Digital artist and developer Patrick Akasha managed to generate by computer and artificial intelligence a very futuristic collection of Louis Vuitton menswear , bags and streetwear in breathtaking realism...Read full article
- Neural network drawings
- Computer-generated drawings
- AI art algorithms
- Machine learning drawing techniques
- Generative art
- Deep learning art
- AI sketching
- Neural style transfer
- AI art software/tools
- GAN-generated drawings
- AI painting
- AI doodling
- Computational creativity
- Creative AI algorithms
- Louis Vuitton AI initiatives
- Louis Vuitton and artificial intelligence
- AI applications in Louis Vuitton
- AI technology at Louis Vuitton
- Louis Vuitton AI collaborations
- Louis Vuitton AI research
- AI-driven innovation at Louis Vuitton
- Louis Vuitton AI projects
- Louis Vuitton AI in fashion industry
- AI-enhanced luxury products by Louis Vuitton
By YEET MAGAZINE | Updated 0339 GMT (1239 HKT) July 07, 2023
If you're looking for specific methods to generate artificial intelligence drawing, these key concepts that can help you find relevant information and resources.
Patrick Akasha brings futuristic fashion to life with Artificial Intelligence
Specialized in 3D and computer graphics, this Moroccan YouTuber has just achieved the unthinkable by developing software capable of reimagining fashion collections of the most popular brands using canvas models.
Artificial intelligence (AI) has made significant progress in various domains, including the field of art and creativity. One fascinating application of AI is generating drawings and artwork. There are several techniques and algorithms used in AI to create drawings. Here are a few examples:
Generative Adversarial Networks (GANs):
GANs consist of two neural networks, a generator and a discriminator, that work together to generate realistic and visually appealing images. By training the generator on a large dataset of drawings or artworks, it can learn to generate new and original drawings.

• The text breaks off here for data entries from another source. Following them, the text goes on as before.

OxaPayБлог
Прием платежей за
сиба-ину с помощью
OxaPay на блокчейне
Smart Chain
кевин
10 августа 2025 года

Variational Autoencoders (VAEs):
VAEs are another type of generative model that can be used to create drawings. These models learn the underlying distribution of a given dataset and generate new samples by sampling from that learned distribution. By training a VAE on a dataset of drawings, it can generate new and diverse drawings based on the learned patterns.
Neural Style Transfer:
Neural style transfer is a technique that combines the style of one image with the content of another. By using convolutional neural networks (CNNs), the algorithm can extract the style and content features from two different images and generate a new image that incorporates the style of one and the content of the other. This technique can be applied to drawings as well, allowing AI to generate unique artistic styles.
Conditional Variational Autoencoders (CVAEs):
CVAEs are similar to VAEs but include additional conditioning variables. These variables can be used to control specific attributes or features of the generated drawings. For example, by conditioning a CVAE on the stroke width or color palette, it can generate drawings with desired characteristics.
These are just a few examples of AI techniques used for generating drawings. AI can be trained on various datasets, including sketches, paintings, or any other form of visual art, to create new and unique artwork. Keep in mind that while AI can produce impressive results, the creative aspect and originality of the drawings still heavily rely on the training data and the algorithm used.
Share this article !
Subscribe to our newsletter
You will be the first to receive our best offers, exclusive promotions and travel tips. In addition, we will keep you informed of the places where you can travel.